Today we’re proud to feature Deborah Bogen as our twelfth Authors Talk series contributor, discussing common misconceptions about writing in her podcast “The Writing Project.”
What it takes to write is something that might torment the minds of many an aspiring writer, or even established writers who ought to know better. In SR’s first podcast of the new year, Deborah Bogen talks about the ideas that she used to have in the beginning of her own writing career, and smartly counters them with a blend of reality and humor. Flimsy excuses such as being too old, young, or broke; mandatory time commitment thresholds one must reach; and what “real” writing entails are just some examples. As Deborah says, it’s about “what has worked or hasn’t worked for our own making of word art.”
You can listen to the podcast on our iTunes Channel.
You can read Deborah Bogen’s poetry in Superstition Review, Issues 12 and 10.
More About the Author:
Deborah Bogen’s three books of poems are Let Me Open You a Swan, winner of the Elixir Press Antivenom Prize 2009, Landscape With Silos, National Poetry Series Finalist and XJ Kennedy Poetry Prize winner 2005, and Living by the Children’s Cemetery, ByLine Press Chapbook winner 2002. Her poems and reviews appear widely.

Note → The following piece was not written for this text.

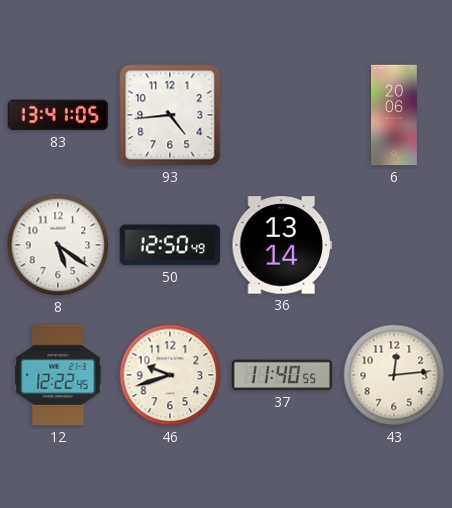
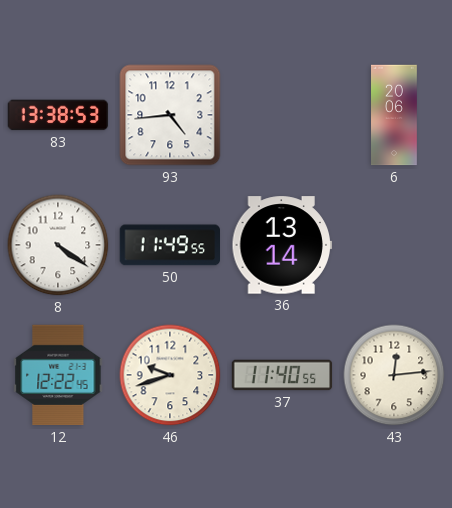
83: 13:41 -> 13:38
8: 5:21 -> 4:21
50: 12:50 -> 11:49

In addition to writing poems, Bogen is currently at work on a trio of novels set in 13th century. Book One, The Witch of Leper Cove, explores traditional herbal medicine, blind ambition and the early Inquisition in England. Book Two, The Hounds of God, is set in Paris where Church politics, the strict structure of the noble classes and the power of art collide.
She lives in Pittsburgh, Pennsylvania, teaching occasionally, playing ukulele in the Highland Park Mini Band and writing lots of prose poems for a new manuscript, Prayer Flags.
About the Authors Talk series:
For several years, we have featured audio or video of Superstition Review contributors reading their work. We’ve now established a new series of podcasts called Authors Talk. The podcasts in this series take a broader scope and feature SR contributors discussing their own thoughts on writing, the creative process, and anything else they may want to share with listeners.